The parameter may include a depth consumption condition of the neural network operation.

The neural network operation may include an activation function.

The neural network operation may include a rectified linear unit (ReLU) function.

The method may further include: determining a modulus chain corresponding to the layers based on the layer importances.

In another general aspect, an operation apparatus is for performing a neural network operation of a neural network model on homomorphically encrypted data, and the operation apparatus includes: one or more processors; memory storing data for performing the neural network operation, a parameter for generating an approximation polynomial for approximating the neural network operation, and instructions configured to cause the one or more processors to: obtain, based on the data, layer information corresponding to layers of the neural network model; determine, based on the parameter and the layer information, layer importances respectively corresponding to the layers; generate an approximation polynomial approximating the neural network operation for each of the plurality of layers, based on the layer importance; and generate an operation result by performing the neural network operation based on the approximation polynomial; wherein the parameter includes a computation time condition that is to be satisfied for the neural network operation.

The instructions may be further configured to cause the one or more processors to determine, based on the layer importances, a degree of the approximation polynomial.

The instructions may be further configured to cause the one or more processors to calculate a mean and a standard deviation of input data of a layer of the neural network, the input data based on the data.

The instructions may be further configured to cause the one or more processors to: calculate an error between the neural network operation and the approximation polynomial based on the parameter, the mean, and the standard deviation, and determine a degree of the approximation polynomial based on the error.

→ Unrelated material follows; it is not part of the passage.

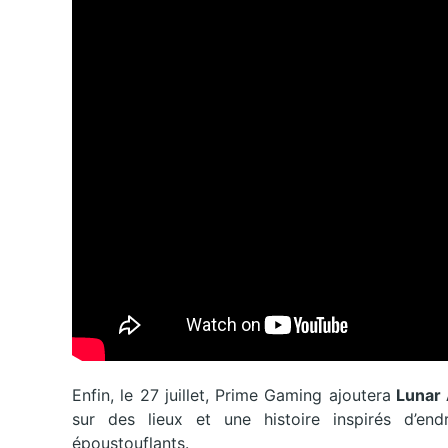
Enfin, le 27 juillet, Prime Gaming ajoutera
Lunar
sur des lieux et une histoire inspirés d’en
époustouflants.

The instructions may be further configured to cause the one or more processors to calculate a mean squared error between the neural network operation and the approximation polynomial using a weighted least square.

The time condition may be determined based on a time consumed for the neural network operation based on the approximation polynomial.

The memory may further store a depth consumption condition of the neural network operation.

The instructions may be further configured to cause the one or more processors to, for each of the layers, determine a degree combination of the approximation polynomial that minimizes the error while satisfying the depth consumption condition.

The neural network operation may include a rectified linear unit (ReLU) function.

The instructions may be further configured to cause the one or more processors to determine, based on the layer importances, a modulus chain corresponding to the layers

Other features and aspects will be apparent from the following detailed description, the drawings, and the claims.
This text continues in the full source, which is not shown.